By Richard Read, Los Angeles Times
Published: October 11, 2019, 12:30pm

SEATTLE — When President Donald Trump announced his original Muslim travel ban on a Friday in early 2017, Washington Attorney General Bob Ferguson spurred his deputies on a weekend blitz so his state could be the first to challenge it.

“‘If at all humanly possible, we need to file the suit on Monday,'” Ferguson recalls telling his team. “I didn’t want there to be one business day that went by when the people of my state would think I thought that the travel ban was OK.”

Almost three years later, Ferguson, a chess whiz and obsessive scorekeeper, remains one of the nation’s most activist Democratic state attorneys general, suing the administration 50 times to date. He picks his fights, trailing his California counterpart, Xavier Becerra, who’s racked up 62 suits on issues such as immigration, the environment, gun control, consumer protection and civil rights.
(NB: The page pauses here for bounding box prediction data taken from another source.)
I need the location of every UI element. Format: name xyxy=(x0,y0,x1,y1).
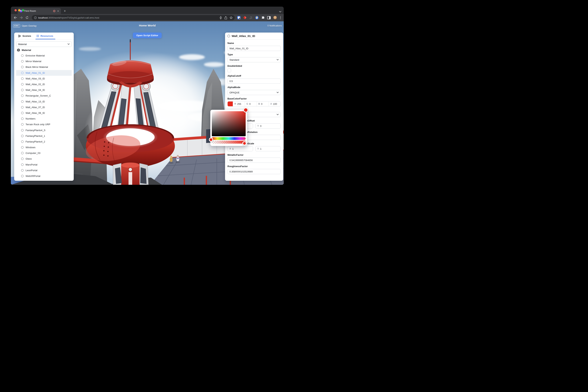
material-list-item[interactable]: Emissive Material xyxy=(16,53,72,58)
side-panel-icon[interactable] xyxy=(267,16,271,19)
roughnessfactor-label: RoughnessFactor xyxy=(228,165,281,168)
metallicfactor-input[interactable] xyxy=(228,158,281,163)
alphacutoff-input[interactable] xyxy=(228,78,281,84)
material-list-item[interactable]: Wall_Atlas_13_ID xyxy=(16,99,72,104)
name-input[interactable] xyxy=(228,46,281,51)
bookmark-star-icon[interactable] xyxy=(230,16,232,19)
url-bar[interactable]: localhost:3000/world/!vjrzmTVOcyIsLgaAkA… xyxy=(32,15,235,20)
saturation-handle[interactable] xyxy=(243,108,248,112)
material-list-item[interactable]: MarsPortal xyxy=(16,162,72,168)
material-list-item[interactable]: Wall_Atlas_03_ID xyxy=(16,76,72,82)
doublesided-checkbox[interactable] xyxy=(228,68,231,72)
material-circle-icon xyxy=(21,129,24,132)
macos-minimize-button[interactable] xyxy=(18,9,20,12)
recording-indicator-icon xyxy=(53,10,55,12)
profile-avatar[interactable] xyxy=(273,16,277,20)
alpha-handle[interactable] xyxy=(242,141,246,146)
open-script-editor-button[interactable]: Open Script Editor xyxy=(133,32,162,38)
material-list-item[interactable]: Wall_Atlas_04_ID xyxy=(16,87,72,93)
microphone-icon[interactable] xyxy=(220,16,222,19)
material-circle-icon xyxy=(21,175,24,177)
recycle-extension-icon[interactable] xyxy=(249,16,253,20)
forward-button[interactable] xyxy=(18,15,24,20)
color-picker-popup xyxy=(210,110,247,146)
reload-button[interactable] xyxy=(24,15,30,20)
material-list-item[interactable]: Wall_Atlas_02_ID xyxy=(16,82,72,87)
tab-scenes[interactable]: Scenes xyxy=(18,32,31,39)
properties-panel: Wall_Atlas_01_ID Name Type Standard Doub… xyxy=(225,32,283,181)
blue-channel[interactable]: B0 xyxy=(257,102,269,106)
material-circle-icon xyxy=(21,83,24,86)
tree-root-material[interactable]: Material xyxy=(16,47,72,53)
alphamode-select[interactable]: OPAQUE xyxy=(228,90,281,95)
share-icon[interactable] xyxy=(224,16,227,19)
material-circle-icon xyxy=(21,152,24,154)
material-list-item[interactable]: Windows xyxy=(16,144,72,150)
material-circle-icon xyxy=(21,66,24,68)
material-list-item[interactable]: Wall_Atlas_07_ID xyxy=(16,104,72,110)
alpha-channel[interactable]: A100 xyxy=(269,102,280,106)
red-channel[interactable]: R255 xyxy=(233,102,245,106)
material-circle-icon xyxy=(21,135,24,137)
saturation-area[interactable] xyxy=(212,111,246,136)
browser-window: Third Room × + localhost:3000/world/!vjr… xyxy=(11,6,284,185)
chrome-menu-icon[interactable] xyxy=(280,16,282,19)
material-list-item[interactable]: FantasyPlants4_2 xyxy=(16,139,72,144)
material-circle-icon xyxy=(21,164,24,166)
search-tabs-chevron-icon[interactable] xyxy=(279,11,282,12)
scale-y-input[interactable]: Y1 xyxy=(256,146,281,151)
material-list-item[interactable]: LeonPortal xyxy=(16,168,72,173)
new-tab-button[interactable]: + xyxy=(63,9,67,13)
material-circle-icon xyxy=(21,146,24,148)
resource-category-select[interactable]: Material xyxy=(16,41,72,47)
material-item-label: Wall_Atlas_01_ID xyxy=(26,72,45,74)
material-list-item[interactable]: Numbers xyxy=(16,116,72,122)
material-circle-icon xyxy=(21,106,24,108)
offset-y-input[interactable]: Y0 xyxy=(256,123,281,128)
puzzle-extensions-icon[interactable] xyxy=(261,16,265,20)
material-item-label: Emissive Material xyxy=(26,54,45,57)
basecolorfactor-row: R255 G0 B0 A100 xyxy=(228,101,281,106)
tab-resources[interactable]: Resources xyxy=(36,32,53,39)
green-channel[interactable]: G0 xyxy=(245,102,257,106)
site-info-icon[interactable] xyxy=(34,16,37,19)
world-viewport: ESC Open Overlay Home World 0 Notificati… xyxy=(11,21,284,185)
material-list-item[interactable]: Terrain Rock only URP xyxy=(16,122,72,127)
color-swatch[interactable] xyxy=(228,102,233,106)
notifications-label[interactable]: 0 Notifications xyxy=(267,24,282,27)
material-circle-icon xyxy=(21,100,24,103)
material-item-label: Rectangular_Screen_C xyxy=(26,94,51,97)
dark-reader-extension-icon[interactable] xyxy=(255,16,259,20)
browser-tab[interactable]: Third Room × xyxy=(18,8,61,14)
macos-zoom-button[interactable] xyxy=(22,9,24,12)
properties-title: Wall_Atlas_01_ID xyxy=(232,34,255,38)
hue-slider[interactable] xyxy=(212,137,246,140)
material-list-item[interactable]: FantasyPlants4_S xyxy=(16,127,72,133)
hue-handle[interactable] xyxy=(209,138,213,142)
material-list-item[interactable]: Glass xyxy=(16,156,72,162)
material-list-item[interactable]: Wall_Atlas_01_ID xyxy=(16,70,72,76)
material-item-label: WebXRPortal xyxy=(26,175,40,178)
back-button[interactable] xyxy=(13,15,18,20)
material-list-item[interactable]: WebXRPortal xyxy=(16,173,72,179)
material-list-item[interactable]: Black Mirror Material xyxy=(16,64,72,70)
scale-x-input[interactable]: X1 xyxy=(228,146,253,151)
material-circle-icon xyxy=(21,140,24,143)
type-select[interactable]: Standard xyxy=(228,57,281,62)
alpha-slider[interactable] xyxy=(212,141,246,144)
doublesided-label: DoubleSided xyxy=(228,64,281,68)
browser-toolbar: localhost:3000/world/!vjrzmTVOcyIsLgaAkA… xyxy=(11,14,284,21)
material-list-item[interactable]: FantasyPlants4_1 xyxy=(16,133,72,139)
macos-close-button[interactable] xyxy=(14,9,17,12)
roughnessfactor-input[interactable] xyxy=(228,169,281,174)
material-item-label: Black Mirror Material xyxy=(26,66,48,68)
material-circle-icon xyxy=(21,78,24,80)
tab-scenes-label: Scenes xyxy=(22,34,31,37)
privacy-shield-extension-icon[interactable] xyxy=(237,16,241,20)
material-list-item[interactable]: Mirror Material xyxy=(16,58,72,64)
material-list-item[interactable]: Rectangular_Screen_C xyxy=(16,93,72,98)
material-list-item[interactable]: Wall_Atlas_06_ID xyxy=(16,110,72,116)
tab-close-icon[interactable]: × xyxy=(57,10,60,12)
red-diamond-extension-icon[interactable] xyxy=(243,16,247,20)
material-list-item[interactable]: Computer_03 xyxy=(16,150,72,156)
Becerra, Ferguson and attorneys general in a handful of other states, notably Massachusetts and New York, are leading the charge in filing an unusual number of cases against a president. Jonathan Turley, a constitutional law professor at George Washington University, says the trend results partly from “shoddy” legal work by the administration — the travel ban took multiple versions to pass muster in court — but also from political posturing by state officials.

“There’s an exponential explosion of attorneys general lawsuits, and many of those lawsuits have failed,” Turley said. “For Democratic attorneys general, lawsuits against Trump have become a badge of legitimacy.”

But when state Republican lawmakers accuse Ferguson of grandstanding, he defends his record, sending them detailed allegations of constitutional violations and harm to Washington citizens. By his reckoning, he’s won 22 cases, 13 of which are resolved beyond appeal, and lost none.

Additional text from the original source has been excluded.